Tuesday, 21 May 2019
But do not forget to do good and to share, for with such sacrifices God is well pleased. Hebrews 13:16
The word “But” is given as an additive to what was just stated. The author had told the people to offer the sacrifice of praise to God, giving thanks to His name. Along with that (But), he now adds the thought that the believer should “not forget to do good and to share.”
What this means is that we have a vertical responsibility towards God, and yet at the same time we have a horizontal responsibility to those around us. We are not simply to offer lip service to God, praising Him and giving thanks to His name while, at the same time, ignoring what He expects of us towards those around us.
The words, “to do good,” are so general that they must be taken in relation to how we would expect to be treated by others. As Jesus said –
“Therefore, whatever you want men to do to you, do also to them, for this is the Law and the Prophets.” Matthew 7:12
If you would want someone else to let you into the traffic line, you should allow the person trying to get into the traffic line in. If you see someone who is struggling with his load, help him to carry it. Doing good is something that makes the one who does good fell good as well, and so there is a two-way benefit. However, the thought of immediate benefit for self will often push out any thought of a later possible benefit. This needs to be actively overcome by remembering “to do good.”
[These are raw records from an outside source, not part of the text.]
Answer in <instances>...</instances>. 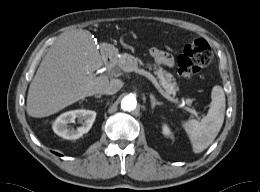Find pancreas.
<instances>
[{"label": "pancreas", "mask_w": 260, "mask_h": 192, "mask_svg": "<svg viewBox=\"0 0 260 192\" xmlns=\"http://www.w3.org/2000/svg\"><path fill=\"white\" fill-rule=\"evenodd\" d=\"M138 65H143V62L138 57L132 56L128 53L122 54L118 60V67L121 70H123L127 66L138 67ZM147 67L150 70H154V74L157 76L160 84L165 89L166 93L175 96L178 87L176 86V82L173 78V75L167 72L162 67L157 66L156 64H147Z\"/></svg>", "instance_id": "cf45deb5"}]
</instances>
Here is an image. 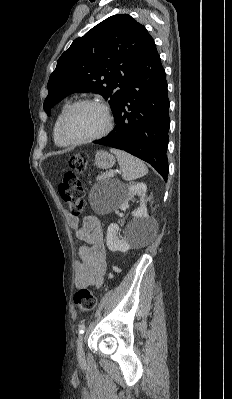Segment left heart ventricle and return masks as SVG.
Instances as JSON below:
<instances>
[{
    "label": "left heart ventricle",
    "mask_w": 232,
    "mask_h": 399,
    "mask_svg": "<svg viewBox=\"0 0 232 399\" xmlns=\"http://www.w3.org/2000/svg\"><path fill=\"white\" fill-rule=\"evenodd\" d=\"M105 111L97 105H80L67 118V130L76 139H84L100 133L106 126Z\"/></svg>",
    "instance_id": "b2bd125f"
}]
</instances>
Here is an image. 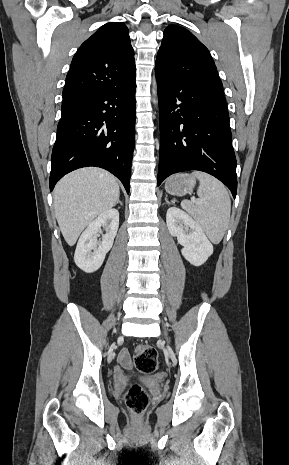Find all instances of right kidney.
Here are the masks:
<instances>
[{
    "mask_svg": "<svg viewBox=\"0 0 289 465\" xmlns=\"http://www.w3.org/2000/svg\"><path fill=\"white\" fill-rule=\"evenodd\" d=\"M101 227L106 229L102 241H98ZM119 227V212L109 209L101 213L82 233L74 254L76 265L87 273L98 270L105 259L106 253L112 248Z\"/></svg>",
    "mask_w": 289,
    "mask_h": 465,
    "instance_id": "obj_1",
    "label": "right kidney"
}]
</instances>
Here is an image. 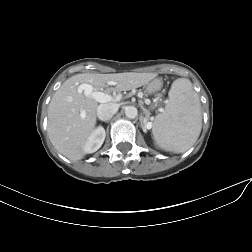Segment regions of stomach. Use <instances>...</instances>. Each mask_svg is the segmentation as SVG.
<instances>
[{
  "label": "stomach",
  "mask_w": 252,
  "mask_h": 252,
  "mask_svg": "<svg viewBox=\"0 0 252 252\" xmlns=\"http://www.w3.org/2000/svg\"><path fill=\"white\" fill-rule=\"evenodd\" d=\"M162 88V81L160 79H154L146 86V91L149 94H153Z\"/></svg>",
  "instance_id": "obj_1"
}]
</instances>
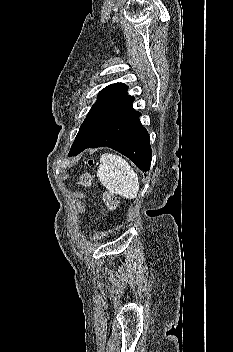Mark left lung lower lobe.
<instances>
[{
    "label": "left lung lower lobe",
    "mask_w": 233,
    "mask_h": 352,
    "mask_svg": "<svg viewBox=\"0 0 233 352\" xmlns=\"http://www.w3.org/2000/svg\"><path fill=\"white\" fill-rule=\"evenodd\" d=\"M140 115L134 110L69 156H76L87 148L109 147L128 157L139 169L149 171L151 146Z\"/></svg>",
    "instance_id": "0a47b994"
}]
</instances>
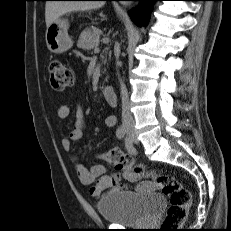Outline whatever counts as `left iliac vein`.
Segmentation results:
<instances>
[{"label": "left iliac vein", "mask_w": 231, "mask_h": 231, "mask_svg": "<svg viewBox=\"0 0 231 231\" xmlns=\"http://www.w3.org/2000/svg\"><path fill=\"white\" fill-rule=\"evenodd\" d=\"M129 136H130V139H131V141H132L133 143H135V144H138V143H139V141H138V139H137L135 133L132 132Z\"/></svg>", "instance_id": "4c4485c4"}]
</instances>
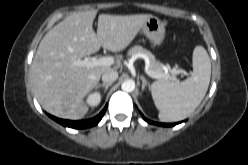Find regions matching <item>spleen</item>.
Here are the masks:
<instances>
[{"mask_svg": "<svg viewBox=\"0 0 248 165\" xmlns=\"http://www.w3.org/2000/svg\"><path fill=\"white\" fill-rule=\"evenodd\" d=\"M193 73L180 83L158 80L150 89L159 119L175 122L188 117L200 105L206 95L211 77V61L202 46L193 51Z\"/></svg>", "mask_w": 248, "mask_h": 165, "instance_id": "spleen-1", "label": "spleen"}]
</instances>
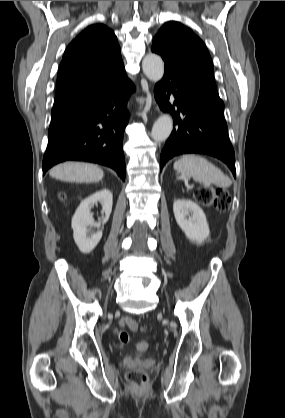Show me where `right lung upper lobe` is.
<instances>
[{
    "mask_svg": "<svg viewBox=\"0 0 285 418\" xmlns=\"http://www.w3.org/2000/svg\"><path fill=\"white\" fill-rule=\"evenodd\" d=\"M126 77L114 32L103 24L84 29L66 48L57 74L53 109H66Z\"/></svg>",
    "mask_w": 285,
    "mask_h": 418,
    "instance_id": "cb5924a9",
    "label": "right lung upper lobe"
}]
</instances>
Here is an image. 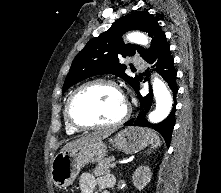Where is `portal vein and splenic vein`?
<instances>
[{
  "label": "portal vein and splenic vein",
  "mask_w": 221,
  "mask_h": 193,
  "mask_svg": "<svg viewBox=\"0 0 221 193\" xmlns=\"http://www.w3.org/2000/svg\"><path fill=\"white\" fill-rule=\"evenodd\" d=\"M115 166H116L115 163H112V164H111V168H114Z\"/></svg>",
  "instance_id": "obj_1"
}]
</instances>
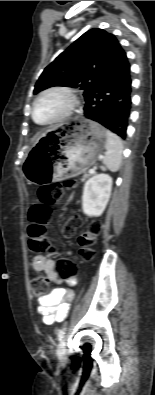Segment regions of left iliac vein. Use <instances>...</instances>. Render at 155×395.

Further, the author says, “and to share.” This is actually, more often than not, tied to doing good. If we allow someone into the traffic line in front of us, we are sharing our good position in that line. If we help someone with a heavy load, we are sharing our strength. If you have food to share with someone who obviously could use a bite, share your food. It is such an easy thing to simply look around and see other humans as you would like them to see and relate to you.
And with such a simple thing being practiced, we can then feel good not only about ourselves, and towards the other person we have tended to, but there is a third – and great – reason for this type of conduct. It is because “with such sacrifices God is well pleased.” God was under no obligation to send Jesus to bear our sin-debt. But He did. He took our heavy burden upon Himself.
When we were stuck on the path to hell, he allowed us access to the way of heaven. When we had no food to sustain us, He gave us the Bread of Life. God did good and shared all things with us because it pleased Him to do so (Isaiah 53:10). With this infinitely glorious example, we can then remember to follow suit, and to do likewise in our temporary stay here in this life. In such conduct, there will be eternal reward.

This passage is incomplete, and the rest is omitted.